In the last 10 years the number of tourist visiting Colombia has been tripled, and at the moment Colombia is the most popular holiday destination. The biggest reason for this huge increase is thanks to the peace agreement between the Santos government and the FARC. After signing the agreement, the mindset of foreigners regarding safety in Colombia has changed drastically.
Where ten years ago Colombia would be a destination for backpackers or adventure-seekers, the South-American country now welcomes families, luxury travelers and retired couples. Another big increasing group are cyclists. Colombia has a rich cycling history, and with the current generation they are getting headlines in the sports news again. The combination of this love for cycling deeply rooted inside the Colombian and the Andes mountains crossing through the country makes Colombia an ideal cycling holiday destination.
Growing media attention
Colombia as a cycling destination has been the main topic already for quite some press and videos. The Morton brothers came here last year to shoot the 3th chapter of their Thereabouts movie. Lachlan and Gus Morton rode their bikes from Bogotá to Medellin and documented the daily life of the average Colombian. And then there was Rapha, who made a documentary called Abrazos and offered cycling holidays in Colombia as well. These media gave the cyclist looking for a new destination a good look into the cycling culture and roads Colombia has to offer.
“Riding your bike in Colombia is awesome!”
For many years, destinations like Tuscany, Mallorca, California or the French Alps have been the most popular destination for a cycling holiday. But we really hope that Colombia will not only be on the bucketlist of many cyclists, but that it will become one of the standard destinations for cyclists. Why? Because riding your bike in Colombia is awesome! The love for cycling is huge among the locals, and this translates in great respect for cyclists. Cars will be patient, and pedestrians will shout supporting words like “Vamos Nario” – referring to Colombia’s biggest cycling star Nairo Quintana. And then there’s the beautiful landscape, with mountains everywhere. You can cross one of the three Cordilleras of the Andes in one cycling holiday, or go big and cross all three.

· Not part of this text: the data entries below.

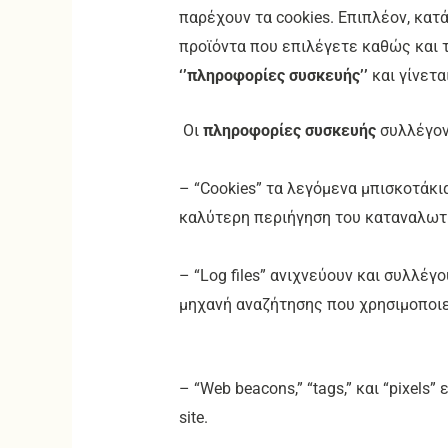
παρέχουν τα cookies. Επιπλέον, κατ
προϊόντα που επιλέγετε καθώς και 
‘’πληροφορίες συσκευής’’
και γίνετα
Οι
πληροφορίες συσκευής
συλλέγον
– “Cookies” τα λεγόμενα μπισκοτάκι
καλύτερη περιήγηση του καταναλωτή
– “Log files” ανιχνεύουν και συλλέγ
μηχανή αναζήτησης που χρησιμοποιεί
– “Web beacons,” “tags,” και “pixel
site.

The biggest marketing tool for cycling in Colombia has to be the Alto de Letras, known as the longest climb in the world. With more than 80 kilometers of length and more than 3600 meters of vertical climbing this climb is an absolute bucketlist item. To get an idea of what its like to climb this monster, read our story here.
What will it be like?
If you’re still with me by now, it means you are seriously interested in visiting Colombia as your next cycling holiday destination. So let’s see if we can give you an idea of what a cycling holiday in Colombia will be like. First, you gotta love climbing mountains because it either goes up or down in Colombia. But where’s the fun in flat kilometers, right? Colombia does not have the biggest infrastructure when it comes down to roads, but the road quality is good. Most important is that you should pick the roads that are not the main roads connecting big cities and ports. These are filled with slow trucks, and could lead to riding your bike in a traffic jam. But luckily there are plenty of great smaller roads connecting amazing towns.
These towns are almost never mentioned in any tourist guide such as lonely planet or shoestring, but will amaze you with its beauty. Stopping on the main square for a cup of coffee and a local snack is a must, and try to have a talk with the locals. These friendly people are genuinely interested in your story and are grateful that you decided to visit their country. But back to the cycling part. Because of its size, Colombia has a very diverse landscape, and going on a long trip will let you see the changes of the terrain, the colors, the culture and the food. The differences between Bogotá and Medellin are already huge, and the climbs in these areas are very different as well. Riding your bike in the Coffee hub – also known as the Eje Cafetero – can be compared with Tuscany, only with longer climbs and even more beautiful landscapes. Boyacá is known as the heart of the cycling culture and pure heaven for riding your bike. It is here where you will find the most amazing colonial villages along the route.
Finally, when it comes down to safety lots have improved, although it wasn’t all that bad as the western press has pictures us. The Colombian people are super friendly and I luckily I have not once been in any dangerous situation. But at the same time, Colombia is still a third world country with poverty very visible. So don’t be naive, be aware of the value of your products and don’t leave things unattended. But I guess this could be written for pretty much any country in the world.